Los cabellos de Moira se funden como una vela de sebo, la espalda de la túnica se consume en láminas humeantes y deja al descubierto la piel, donde aparecen rojas ampollas crepitantes, la cuerda de la cintura empieza a deformarse. La muchacha no se debate, sus ojos y su rostro no expresan nada. Román profiere un grito que queda cubierto por los de la muchedumbre. Se precipita hacia la cabria para accionar la polea y subir la carga, cuando unos fuertes brazos detienen su avance y lo hacen retroceder.
—¡Por favor, no hagas eso, Román! —dice Osmundo, reteniéndolo por la fuerza.
—¡Suéltame, Osmundo! —grita él—. ¡Suéltame!
—¡Por el Señor todopoderoso, escúchame! —le ordena el enfermero—. Escucha —prosigue a media voz, acercándose al oído de su hermano y presionándole el brazo para impedir que se mueva—, Moira está muerta, ¿me oyes? No siente nada porque está muerta, ya lo estaba cuando han encendido ese fuego.

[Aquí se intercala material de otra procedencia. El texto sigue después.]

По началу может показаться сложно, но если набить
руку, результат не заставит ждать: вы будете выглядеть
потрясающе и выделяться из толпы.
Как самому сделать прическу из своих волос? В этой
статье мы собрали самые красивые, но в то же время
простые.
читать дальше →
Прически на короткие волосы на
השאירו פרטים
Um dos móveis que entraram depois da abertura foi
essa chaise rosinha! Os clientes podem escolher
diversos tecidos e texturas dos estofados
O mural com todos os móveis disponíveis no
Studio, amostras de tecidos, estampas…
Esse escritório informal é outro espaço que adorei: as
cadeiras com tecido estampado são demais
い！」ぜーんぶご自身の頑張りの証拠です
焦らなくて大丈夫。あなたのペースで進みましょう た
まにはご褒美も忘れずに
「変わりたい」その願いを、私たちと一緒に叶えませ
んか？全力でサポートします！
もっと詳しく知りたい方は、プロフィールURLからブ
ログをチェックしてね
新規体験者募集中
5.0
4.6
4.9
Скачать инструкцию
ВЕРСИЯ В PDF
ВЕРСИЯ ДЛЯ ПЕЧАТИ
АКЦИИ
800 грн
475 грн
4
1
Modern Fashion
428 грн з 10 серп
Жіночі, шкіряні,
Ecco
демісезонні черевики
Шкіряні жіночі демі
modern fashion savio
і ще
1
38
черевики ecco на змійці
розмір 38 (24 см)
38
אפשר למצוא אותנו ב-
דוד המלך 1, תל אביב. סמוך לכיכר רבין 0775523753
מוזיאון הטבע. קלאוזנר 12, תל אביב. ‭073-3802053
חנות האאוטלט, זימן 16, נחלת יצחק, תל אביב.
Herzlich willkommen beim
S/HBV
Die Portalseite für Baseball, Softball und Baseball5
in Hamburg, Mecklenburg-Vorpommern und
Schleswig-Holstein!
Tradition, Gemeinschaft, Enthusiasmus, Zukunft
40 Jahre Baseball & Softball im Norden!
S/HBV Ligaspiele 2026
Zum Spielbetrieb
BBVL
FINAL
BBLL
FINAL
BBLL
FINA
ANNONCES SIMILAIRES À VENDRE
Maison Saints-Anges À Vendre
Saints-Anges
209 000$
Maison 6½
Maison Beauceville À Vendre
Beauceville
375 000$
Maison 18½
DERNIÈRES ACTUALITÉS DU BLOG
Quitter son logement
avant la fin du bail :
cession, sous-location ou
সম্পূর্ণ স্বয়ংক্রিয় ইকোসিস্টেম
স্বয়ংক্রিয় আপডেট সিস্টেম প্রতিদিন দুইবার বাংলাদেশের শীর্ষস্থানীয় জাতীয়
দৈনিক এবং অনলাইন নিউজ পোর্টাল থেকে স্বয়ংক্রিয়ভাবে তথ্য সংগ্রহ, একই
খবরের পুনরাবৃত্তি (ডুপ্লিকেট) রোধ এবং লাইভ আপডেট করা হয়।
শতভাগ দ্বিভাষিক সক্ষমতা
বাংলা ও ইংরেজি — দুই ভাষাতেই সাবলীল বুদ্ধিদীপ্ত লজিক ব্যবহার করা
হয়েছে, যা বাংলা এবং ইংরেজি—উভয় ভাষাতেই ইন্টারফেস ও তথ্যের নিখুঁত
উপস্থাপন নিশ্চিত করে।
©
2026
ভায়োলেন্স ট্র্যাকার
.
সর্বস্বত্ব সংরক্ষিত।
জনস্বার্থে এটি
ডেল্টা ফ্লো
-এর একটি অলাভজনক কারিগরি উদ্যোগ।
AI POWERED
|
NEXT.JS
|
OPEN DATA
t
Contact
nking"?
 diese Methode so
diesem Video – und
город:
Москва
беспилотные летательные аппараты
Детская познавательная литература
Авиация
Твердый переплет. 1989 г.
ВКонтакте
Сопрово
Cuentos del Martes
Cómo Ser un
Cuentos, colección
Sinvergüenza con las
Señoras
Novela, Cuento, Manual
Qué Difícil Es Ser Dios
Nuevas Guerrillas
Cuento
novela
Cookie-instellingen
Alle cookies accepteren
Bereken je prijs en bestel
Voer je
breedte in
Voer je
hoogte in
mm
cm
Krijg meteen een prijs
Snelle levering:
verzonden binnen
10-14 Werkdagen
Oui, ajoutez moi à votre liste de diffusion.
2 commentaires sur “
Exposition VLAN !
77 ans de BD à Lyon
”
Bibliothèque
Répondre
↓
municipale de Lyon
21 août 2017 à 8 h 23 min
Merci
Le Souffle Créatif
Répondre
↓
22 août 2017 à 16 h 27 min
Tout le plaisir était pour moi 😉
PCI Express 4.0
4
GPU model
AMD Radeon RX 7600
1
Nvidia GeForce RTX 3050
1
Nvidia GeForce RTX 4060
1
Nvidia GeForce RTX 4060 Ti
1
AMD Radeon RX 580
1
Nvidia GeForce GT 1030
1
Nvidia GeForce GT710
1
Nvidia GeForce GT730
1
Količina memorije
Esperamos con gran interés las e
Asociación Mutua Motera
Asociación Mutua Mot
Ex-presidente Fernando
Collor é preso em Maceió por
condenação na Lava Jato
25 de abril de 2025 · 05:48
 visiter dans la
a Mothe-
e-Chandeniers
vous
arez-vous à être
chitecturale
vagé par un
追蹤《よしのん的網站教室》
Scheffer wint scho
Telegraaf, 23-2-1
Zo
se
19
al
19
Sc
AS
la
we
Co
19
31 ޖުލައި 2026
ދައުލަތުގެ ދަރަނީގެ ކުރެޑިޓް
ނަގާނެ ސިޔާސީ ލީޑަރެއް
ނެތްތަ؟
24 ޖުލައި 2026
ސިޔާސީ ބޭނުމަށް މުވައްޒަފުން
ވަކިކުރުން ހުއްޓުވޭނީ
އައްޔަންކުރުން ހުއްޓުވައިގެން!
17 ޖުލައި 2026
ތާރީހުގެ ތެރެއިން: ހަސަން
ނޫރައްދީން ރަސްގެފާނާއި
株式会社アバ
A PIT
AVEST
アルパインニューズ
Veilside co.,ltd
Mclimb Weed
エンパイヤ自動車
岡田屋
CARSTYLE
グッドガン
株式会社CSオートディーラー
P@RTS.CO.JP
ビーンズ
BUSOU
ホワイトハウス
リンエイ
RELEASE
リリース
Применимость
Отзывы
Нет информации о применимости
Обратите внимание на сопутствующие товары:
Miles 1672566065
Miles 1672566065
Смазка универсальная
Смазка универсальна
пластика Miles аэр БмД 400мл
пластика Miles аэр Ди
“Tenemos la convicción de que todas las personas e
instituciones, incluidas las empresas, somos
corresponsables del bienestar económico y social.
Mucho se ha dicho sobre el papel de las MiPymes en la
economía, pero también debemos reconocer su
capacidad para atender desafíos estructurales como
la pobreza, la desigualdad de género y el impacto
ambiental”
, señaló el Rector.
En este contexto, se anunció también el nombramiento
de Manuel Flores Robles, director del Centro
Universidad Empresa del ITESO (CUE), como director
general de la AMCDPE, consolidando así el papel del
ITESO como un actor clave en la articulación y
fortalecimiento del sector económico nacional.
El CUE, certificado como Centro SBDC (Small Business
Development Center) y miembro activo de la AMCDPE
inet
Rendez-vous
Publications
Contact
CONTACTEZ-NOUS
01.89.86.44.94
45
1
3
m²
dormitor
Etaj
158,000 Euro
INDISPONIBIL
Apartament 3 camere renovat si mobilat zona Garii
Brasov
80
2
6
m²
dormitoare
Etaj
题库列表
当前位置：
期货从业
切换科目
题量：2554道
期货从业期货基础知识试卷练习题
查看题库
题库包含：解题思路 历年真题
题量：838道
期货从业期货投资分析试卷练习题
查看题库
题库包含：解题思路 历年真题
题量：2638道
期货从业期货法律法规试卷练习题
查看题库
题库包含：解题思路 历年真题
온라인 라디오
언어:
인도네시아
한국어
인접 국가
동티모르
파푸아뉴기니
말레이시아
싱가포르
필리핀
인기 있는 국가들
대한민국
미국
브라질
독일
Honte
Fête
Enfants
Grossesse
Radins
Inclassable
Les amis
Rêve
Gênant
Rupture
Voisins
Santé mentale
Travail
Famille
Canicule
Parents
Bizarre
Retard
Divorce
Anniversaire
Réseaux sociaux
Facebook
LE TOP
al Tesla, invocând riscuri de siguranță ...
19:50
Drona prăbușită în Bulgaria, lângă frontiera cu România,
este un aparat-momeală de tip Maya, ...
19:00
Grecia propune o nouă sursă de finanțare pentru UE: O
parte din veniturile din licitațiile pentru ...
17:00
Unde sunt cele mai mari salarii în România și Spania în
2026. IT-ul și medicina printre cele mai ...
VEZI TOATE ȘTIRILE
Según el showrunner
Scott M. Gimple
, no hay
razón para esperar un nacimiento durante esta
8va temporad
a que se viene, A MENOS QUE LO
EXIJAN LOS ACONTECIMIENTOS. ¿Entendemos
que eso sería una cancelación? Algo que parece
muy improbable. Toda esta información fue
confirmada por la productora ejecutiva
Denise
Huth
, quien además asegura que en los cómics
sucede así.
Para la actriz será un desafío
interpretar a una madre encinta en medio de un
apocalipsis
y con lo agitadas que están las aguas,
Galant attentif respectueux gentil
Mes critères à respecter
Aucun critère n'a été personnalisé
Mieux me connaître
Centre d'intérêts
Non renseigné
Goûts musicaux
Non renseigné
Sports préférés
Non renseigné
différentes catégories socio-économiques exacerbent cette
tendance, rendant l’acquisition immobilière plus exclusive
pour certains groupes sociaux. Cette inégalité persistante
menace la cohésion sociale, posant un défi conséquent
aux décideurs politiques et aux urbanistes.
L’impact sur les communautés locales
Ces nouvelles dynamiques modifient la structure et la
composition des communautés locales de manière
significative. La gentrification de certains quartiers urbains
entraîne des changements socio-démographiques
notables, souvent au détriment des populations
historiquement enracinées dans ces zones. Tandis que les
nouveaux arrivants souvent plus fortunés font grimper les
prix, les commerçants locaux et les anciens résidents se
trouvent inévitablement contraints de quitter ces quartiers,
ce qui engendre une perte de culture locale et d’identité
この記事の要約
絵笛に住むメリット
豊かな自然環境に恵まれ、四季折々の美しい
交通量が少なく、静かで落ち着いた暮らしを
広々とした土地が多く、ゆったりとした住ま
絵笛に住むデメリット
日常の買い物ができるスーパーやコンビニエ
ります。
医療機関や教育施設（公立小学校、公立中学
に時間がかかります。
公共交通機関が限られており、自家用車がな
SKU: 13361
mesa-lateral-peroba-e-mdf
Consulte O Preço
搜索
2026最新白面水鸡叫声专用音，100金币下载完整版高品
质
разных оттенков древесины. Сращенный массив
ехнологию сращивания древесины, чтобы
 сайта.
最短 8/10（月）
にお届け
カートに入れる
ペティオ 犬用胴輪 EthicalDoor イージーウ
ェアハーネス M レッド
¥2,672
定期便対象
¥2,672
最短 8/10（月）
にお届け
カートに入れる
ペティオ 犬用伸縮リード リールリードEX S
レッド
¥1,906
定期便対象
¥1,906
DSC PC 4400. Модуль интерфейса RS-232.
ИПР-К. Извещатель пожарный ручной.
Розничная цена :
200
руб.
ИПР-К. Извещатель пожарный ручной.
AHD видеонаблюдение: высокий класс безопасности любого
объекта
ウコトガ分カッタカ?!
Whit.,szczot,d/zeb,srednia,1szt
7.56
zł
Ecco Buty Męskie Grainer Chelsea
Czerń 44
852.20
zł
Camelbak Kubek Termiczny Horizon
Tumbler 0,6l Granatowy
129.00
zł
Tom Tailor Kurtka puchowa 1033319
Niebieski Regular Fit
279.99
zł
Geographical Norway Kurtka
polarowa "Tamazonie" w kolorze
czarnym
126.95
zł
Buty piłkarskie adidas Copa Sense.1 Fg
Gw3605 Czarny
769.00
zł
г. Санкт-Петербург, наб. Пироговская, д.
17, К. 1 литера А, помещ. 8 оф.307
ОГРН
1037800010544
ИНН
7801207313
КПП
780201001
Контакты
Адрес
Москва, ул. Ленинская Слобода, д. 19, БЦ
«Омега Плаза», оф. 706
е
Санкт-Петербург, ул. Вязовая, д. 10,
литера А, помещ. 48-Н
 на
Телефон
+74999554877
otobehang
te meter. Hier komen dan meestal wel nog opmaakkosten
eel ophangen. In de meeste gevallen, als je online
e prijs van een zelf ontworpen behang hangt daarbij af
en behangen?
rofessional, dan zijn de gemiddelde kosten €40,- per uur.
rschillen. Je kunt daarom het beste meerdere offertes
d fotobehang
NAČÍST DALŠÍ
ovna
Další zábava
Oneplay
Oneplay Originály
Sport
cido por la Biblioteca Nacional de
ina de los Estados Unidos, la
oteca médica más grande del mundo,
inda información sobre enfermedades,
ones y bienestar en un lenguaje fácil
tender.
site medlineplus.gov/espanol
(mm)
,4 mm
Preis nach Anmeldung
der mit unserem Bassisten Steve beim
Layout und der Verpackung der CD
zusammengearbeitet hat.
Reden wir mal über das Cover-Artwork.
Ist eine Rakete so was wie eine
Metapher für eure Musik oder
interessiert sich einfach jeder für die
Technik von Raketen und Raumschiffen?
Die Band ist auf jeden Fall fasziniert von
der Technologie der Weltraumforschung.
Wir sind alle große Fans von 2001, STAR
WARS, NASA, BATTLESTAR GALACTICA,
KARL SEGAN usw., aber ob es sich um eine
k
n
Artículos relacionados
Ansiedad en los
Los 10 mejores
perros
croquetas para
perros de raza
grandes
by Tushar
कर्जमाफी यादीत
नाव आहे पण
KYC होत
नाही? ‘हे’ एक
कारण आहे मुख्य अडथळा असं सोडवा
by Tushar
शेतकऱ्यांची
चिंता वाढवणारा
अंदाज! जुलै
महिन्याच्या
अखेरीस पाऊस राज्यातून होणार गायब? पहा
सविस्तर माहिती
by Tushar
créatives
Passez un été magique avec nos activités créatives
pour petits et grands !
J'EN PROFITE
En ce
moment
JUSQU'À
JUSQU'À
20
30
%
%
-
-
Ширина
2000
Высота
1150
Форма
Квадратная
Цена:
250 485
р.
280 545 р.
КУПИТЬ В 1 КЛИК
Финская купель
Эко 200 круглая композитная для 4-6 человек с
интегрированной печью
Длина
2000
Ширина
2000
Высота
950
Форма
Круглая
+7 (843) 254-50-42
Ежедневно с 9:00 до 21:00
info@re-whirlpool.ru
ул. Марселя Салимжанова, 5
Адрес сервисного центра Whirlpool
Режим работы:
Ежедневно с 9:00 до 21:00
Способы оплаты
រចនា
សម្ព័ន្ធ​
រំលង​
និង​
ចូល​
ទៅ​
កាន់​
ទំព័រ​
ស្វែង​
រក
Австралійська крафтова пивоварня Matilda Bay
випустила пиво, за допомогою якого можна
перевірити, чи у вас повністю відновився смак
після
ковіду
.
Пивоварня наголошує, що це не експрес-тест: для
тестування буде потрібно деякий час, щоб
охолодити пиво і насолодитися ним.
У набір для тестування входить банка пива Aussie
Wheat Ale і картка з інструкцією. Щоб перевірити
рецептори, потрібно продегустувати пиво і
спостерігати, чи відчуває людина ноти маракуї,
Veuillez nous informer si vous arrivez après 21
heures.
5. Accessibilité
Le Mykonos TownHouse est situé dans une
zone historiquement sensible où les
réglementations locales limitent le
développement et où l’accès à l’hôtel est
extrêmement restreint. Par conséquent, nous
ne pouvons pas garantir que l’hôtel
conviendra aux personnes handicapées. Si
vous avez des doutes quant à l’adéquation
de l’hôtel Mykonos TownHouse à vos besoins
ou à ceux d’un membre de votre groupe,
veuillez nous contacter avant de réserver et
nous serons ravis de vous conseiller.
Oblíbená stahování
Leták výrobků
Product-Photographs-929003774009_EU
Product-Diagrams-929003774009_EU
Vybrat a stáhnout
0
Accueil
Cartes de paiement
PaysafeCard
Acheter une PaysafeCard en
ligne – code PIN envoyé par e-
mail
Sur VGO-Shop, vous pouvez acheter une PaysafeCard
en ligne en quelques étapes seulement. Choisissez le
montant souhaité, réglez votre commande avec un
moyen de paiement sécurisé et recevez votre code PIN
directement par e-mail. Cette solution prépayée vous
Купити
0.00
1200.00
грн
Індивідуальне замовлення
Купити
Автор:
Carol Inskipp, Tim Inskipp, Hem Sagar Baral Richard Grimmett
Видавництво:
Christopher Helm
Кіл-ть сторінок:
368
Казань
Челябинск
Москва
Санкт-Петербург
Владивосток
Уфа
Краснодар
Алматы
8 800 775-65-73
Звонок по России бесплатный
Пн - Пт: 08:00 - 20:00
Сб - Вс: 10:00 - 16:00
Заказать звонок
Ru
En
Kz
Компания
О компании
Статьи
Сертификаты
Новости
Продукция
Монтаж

Román observa a Osmundo con los ojos inmóviles como piedras.
—Justo después de laudes —explica el hermano laico—, cuando estaba durmiéndome de nuevo, Almodius vino y me ordenó que lo acompañara. En el exterior, el padre Thierry conversaba con Monseñor el obispo, que se había levantado, y con el capitán de la guardia, el que vimos anoche, que parecía presa de una gran agitación. El abad, contrariado, me dijo que la hereje había fallecido durante la noche y que el capitán acababa de darse cuenta. Me mandó que fuese con el oficial a la fosa para constatar la defunción y que no dijera nada a nadie. Obedecí. Almodius vino con nosotros. El capitán nos contó que la había visto inmediatamente después que nosotros y estaba viva. Rara, según sus palabras, como habitada por un espíritu, pero viva. Permaneció en silencio, pero él le prometió ir a verla de nuevo al final de la noche. Al amanecer, cuando acercó la antorcha al agujero, estaba inmóvil. Creyó que dormía y le habló para despertarla, pero no se movió. Al cabo de un momento, se decidió a bajar y constató que había dejado de respirar. Sus ojos estaban cerrados, su cuerpo todavía tibio, su piel azulada, pero estaba muerta, lo comprobé yo mismo, no había ninguna duda. La tierra atendió a su súplica, Román, la tierra se la ha llevado con los suyos. Esta macabra puesta en escena solo está destinada a satisfacer al duque y a divertir al pueblo.